Tuesday, June 10, 2008

Tears

It's 5:00 a.m. and I've been up since about 3:30 -- giving my spot in the bed to Josh who "couldn't sleep" and getting up to feed and let the dogs and kitties out to ramble. I decided to read and answer emails (there have been so many kind words) and read my blogs that I have on feed.

The final one I read was my husbands blog: A Dad's Adoption Story. It was the thing that broke me. I am sitting here in tears. If you have time, click over and read it.

What a wonderful man I married -- what a great father and what a man after God's heart. I am amazed, in awe and in love. I so pray that God gives him this baby girl he dreams of -- that our entire family dreams of. What better father could she have. In all his and my imperfections as people and parents, a child can never say that we don't offer never-ending love.

Speaking of dreams, I suppose all the emotion of this journey and adoption came out subconsciously last night as I dreamed about our daughter. The last dream I had about a daughter was the night our first little referral was born. It remains to be seen if this is the case this time.

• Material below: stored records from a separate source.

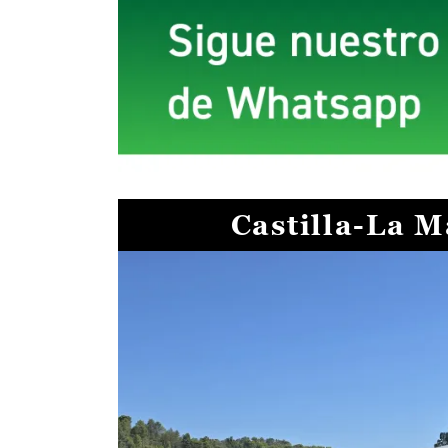
Castilla-La 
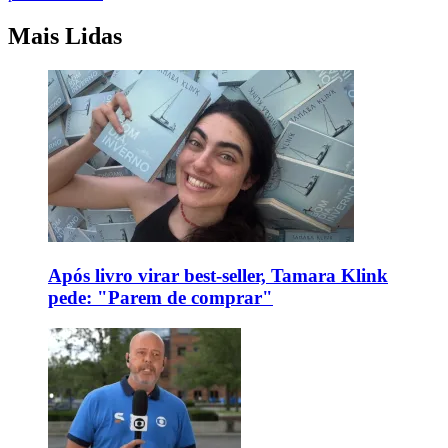
Mais Lidas
Após livro virar best-seller, Tamara Klink
pede: "Parem de comprar"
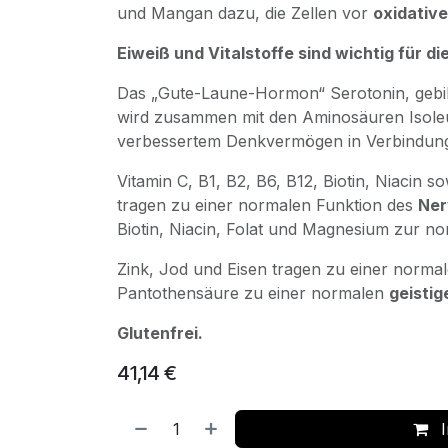
und Mangan dazu, die Zellen vor
oxidativ
Eiweiß und Vitalstoffe sind wichtig für
Das „Gute-Laune-Hormon“ Serotonin, gebi
wird zusammen mit den Aminosäuren Isoleuc
verbessertem Denkvermögen in Verbindun
Vitamin C, B1, B2, B6, B12, Biotin, Niacin
tragen zu einer normalen Funktion des
Ner
Biotin, Niacin, Folat und Magnesium zur n
Zink, Jod und Eisen tragen zu einer norma
Pantothensäure zu einer normalen
geistig
Glutenfrei.
41,14
€
I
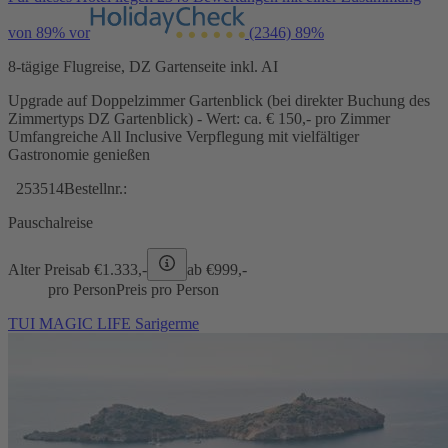
von 89% vor
(2346)
89%
8-tägige Flugreise, DZ Gartenseite inkl. AI
Upgrade auf Doppelzimmer Gartenblick (bei direkter Buchung des
Zimmertyps DZ Gartenblick) - Wert: ca. € 150,- pro Zimmer
Umfangreiche All Inclusive Verpflegung mit vielfältiger
Gastronomie genießen
253514
Bestellnr.:
Pauschalreise
Alter Preis
ab €
1.333,-
ab €
999,-
pro Person
Preis pro Person
TUI MAGIC LIFE Sarigerme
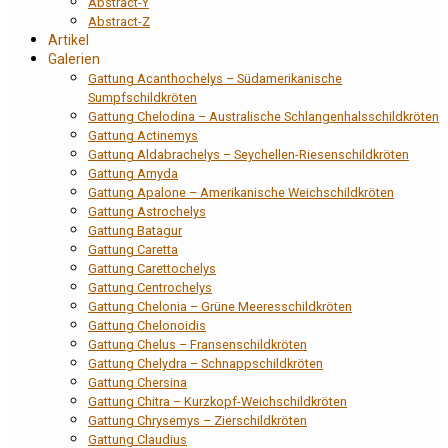
Abstract-Y
Abstract-Z
Artikel
Galerien
Gattung Acanthochelys – Südamerikanische
Sumpfschildkröten
Gattung Chelodina – Australische Schlangenhalsschildkröten
Gattung Actinemys
Gattung Aldabrachelys – Seychellen-Riesenschildkröten
Gattung Amyda
Gattung Apalone – Amerikanische Weichschildkröten
Gattung Astrochelys
Gattung Batagur
Gattung Caretta
Gattung Carettochelys
Gattung Centrochelys
Gattung Chelonia – Grüne Meeresschildkröten
Gattung Chelonoidis
Gattung Chelus – Fransenschildkröten
Gattung Chelydra – Schnappschildkröten
Gattung Chersina
Gattung Chitra – Kurzkopf-Weichschildkröten
Gattung Chrysemys – Zierschildkröten
Gattung Claudius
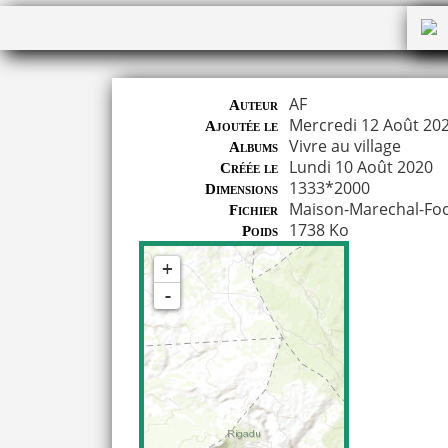
AF
Auteur
Mercredi 12 Août 20
Ajoutée le
Vivre au village
Albums
Lundi 10 Août 2020
Créée le
1333*2000
Dimensions
Maison-Marechal-Foc
Fichier
1738 Ko
Poids
+
-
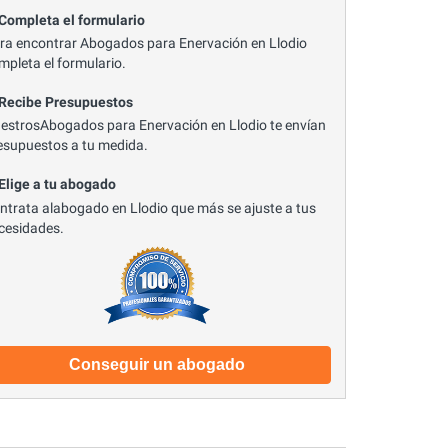
 Completa el formulario
ra encontrar Abogados para Enervación en Llodio
mpleta el formulario.
 Recibe Presupuestos
estrosAbogados para Enervación en Llodio te envían
esupuestos a tu medida.
 Elige a tu abogado
ntrata alabogado en Llodio que más se ajuste a tus
cesidades.
Conseguir un abogado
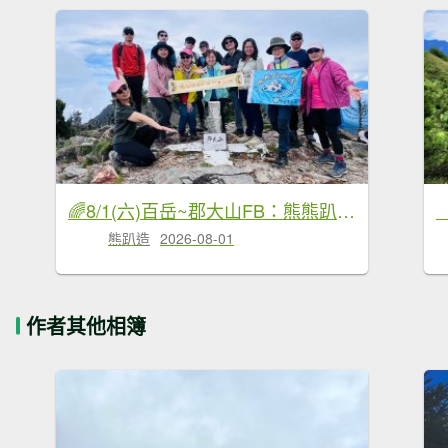
🌈8/1(六)百岳~郡大山FB：熊熊趴爬走(富裕登山社)🌈
熊趴造
2026-08-01
作者其他相簿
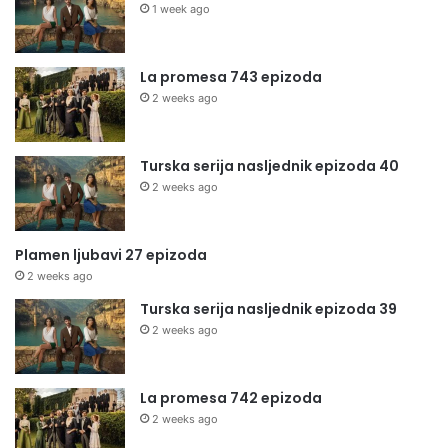
1 week ago
La promesa 743 epizoda
2 weeks ago
Turska serija nasljednik epizoda 40
2 weeks ago
Plamen ljubavi 27 epizoda
2 weeks ago
Turska serija nasljednik epizoda 39
2 weeks ago
La promesa 742 epizoda
2 weeks ago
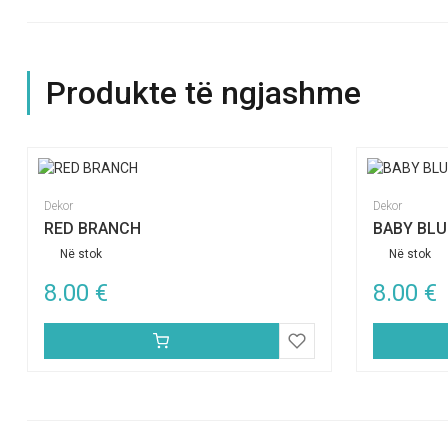
Produkte të ngjashme
Dekor
Dekor
RED BRANCH
BABY BLU
Në stok
Në stok
8.00
€
8.00
€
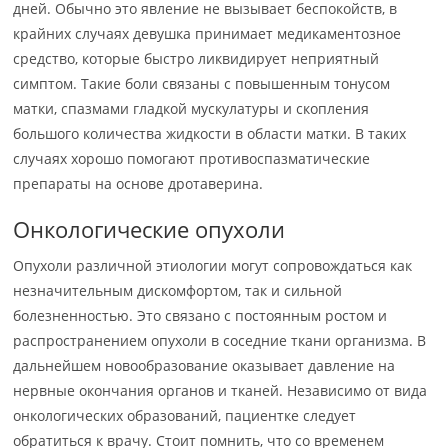
дней. Обычно это явление не вызывает беспокойств, в
крайних случаях девушка принимает медикаментозное
средство, которые быстро ликвидирует неприятный
симптом. Такие боли связаны с повышенным тонусом
матки, спазмами гладкой мускулатуры и скопления
большого количества жидкости в области матки. В таких
случаях хорошо помогают противоспазматические
препараты на основе дротаверина.
Онкологические опухоли
Опухоли различной этиологии могут сопровождаться как
незначительным дискомфортом, так и сильной
болезненностью. Это связано с постоянным ростом и
распространением опухоли в соседние ткани организма. В
дальнейшем новообразование оказывает давление на
нервные окончания органов и тканей. Независимо от вида
онкологических образований, пациентке следует
обратиться к врачу. Стоит помнить, что со временем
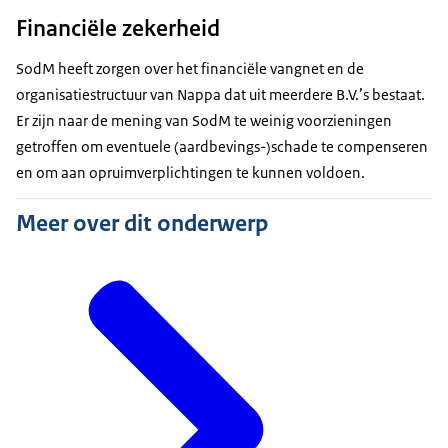
Financiële zekerheid
SodM heeft zorgen over het financiële vangnet en de
organisatiestructuur van Nappa dat uit meerdere B.V.’s bestaat.
Er zijn naar de mening van SodM te weinig voorzieningen
getroffen om eventuele (aardbevings-)schade te compenseren
en om aan opruimverplichtingen te kunnen voldoen.
Meer over dit onderwerp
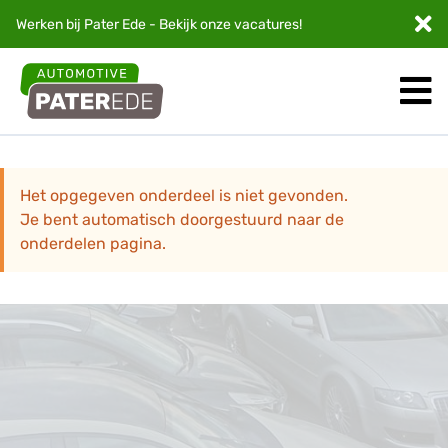
Werken bij Pater Ede - Bekijk onze
vacatures
!
Het opgegeven onderdeel is niet gevonden.
Je bent automatisch doorgestuurd naar de
onderdelen pagina.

My appreciation to "my friend" (Kevin jokes that they are "his friends" too), Sharon, who brought the remainder of our dinner last night -- dessert and drinks. I'm eating one of her cookies right now -- YUM, comfort food. The lasagna "my friend" Jennifer brought was MOST excellent and we are looking forward to finishing it off today for lunch. THANK YOU!!!

1 comment:

Jeanne said...

Maria, your blog has the best possible name, because you share your heart with us every day. It is such a gift to the rest of us. I dreamt of my referral last night as well--maybe they were both born!